### Material for this exercise
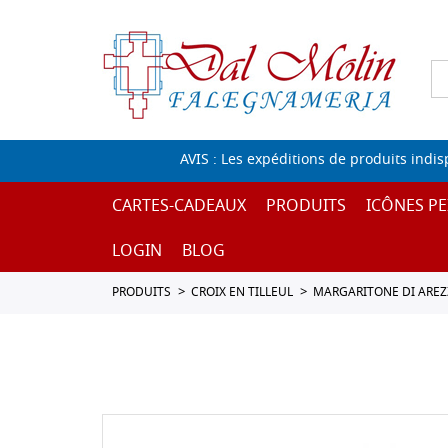
AVIS : Les expéditions de produits indi
CARTES-CADEAUX
PRODUITS
ICÔNES PE
LOGIN
BLOG
PRODUITS
CROIX EN TILLEUL
MARGARITONE DI ARE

### Task statement
Write the listing out in full, exactly; no images.

### Exercise answer
AVIS : Les expéditions de produits indi
CARTES-CADEAUX
PRODUITS
ICÔNES PE
LOGIN
BLOG
PRODUITS
CROIX EN TILLEUL
MARGARITONE DI ARE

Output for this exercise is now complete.